Customer service

It should have been so simple: a short trip to the bank and then to the railway station. At the bank, to pay in a small cheque.  They have a machine for such transactions. Just one. Two chaps were trying to pay in about £500 in ten pound notes, one at a time.  After standing in the queue and doing some of that sighing that sometimes hurries people along, I went to the cashiers' desk instead. 

Two cashiers. One was dealing with a woman depositing a week's business takings in a mixture of cheques, notes, coins and some foreign currency. The cashier spotted that she had completed her paying-in book in pencil and made her trace over every word in biro. 

The other cashier was attending to someone who wanted to know her current balance, query a transaction, get a new credit card, order some holiday money and a few other things I couldn't decipher. When I was eventually served, the cashier said "thank you for waiting."
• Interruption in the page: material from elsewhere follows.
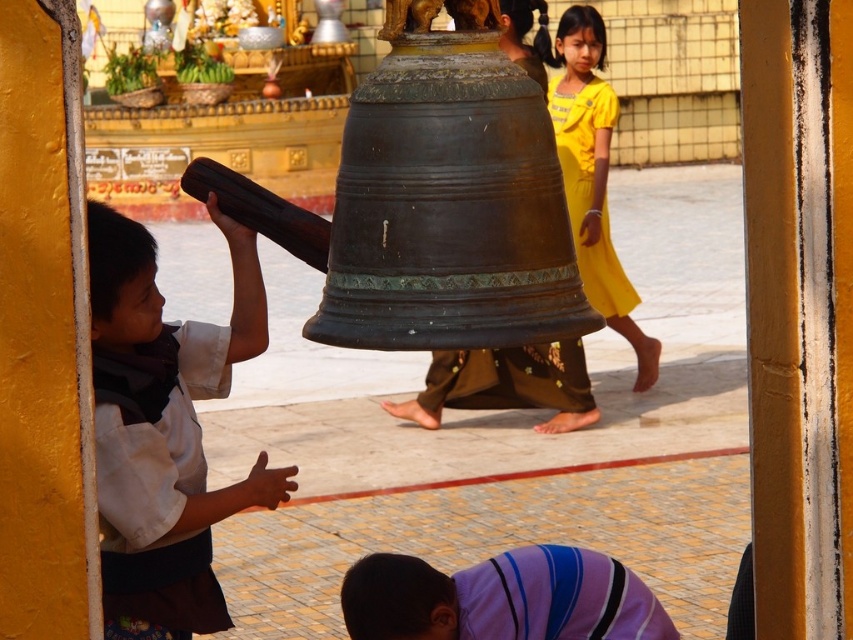 You are a visitor at this temple and want to take a photo of both the purple striped robe at lower center and the bronze bell at center in the same frame. Considering their distance, can you fit both in your camera viewfinder without moving your position?

The purple striped robe at lower center and bronze bell at center are 21.81 meters apart from each other. Since the distance between them is quite large, it might be challenging to capture both in a single frame without moving your position unless you have a wide angle lens.

You are a visitor at this temple and want to take a photo of the bronze bell at center without the purple striped robe at lower center appearing in the frame. How should you adjust your camera angle?

To avoid capturing the purple striped robe at lower center in the photo, you should position your camera higher so that the bronze bell at center is framed above the robe, as the robe is located below the bell.

You are a photographer at the temple scene. You want to capture a photo where both the white cotton shirt at left and the bronze bell at center are visible. Based on their positions, which object should you ensure is placed closer to the left edge of your camera frame?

Thence to the railway station to collect some advance purchased tickets for a trip tomorrow. The ticket machine was broken. I drove to another station, not far away.  The ticket machine was broken.

To get over the disappointment, I went to Hollingworth Lake for a walk in very warm sunshine. This blip shows my favourite cafe there, who always know exactly what I want and serve it in double quick time. Thirsty, I went instead to The Wine Press, expecting them to have run out of Black Sheep Bitter.  But they hadn't and it was superb.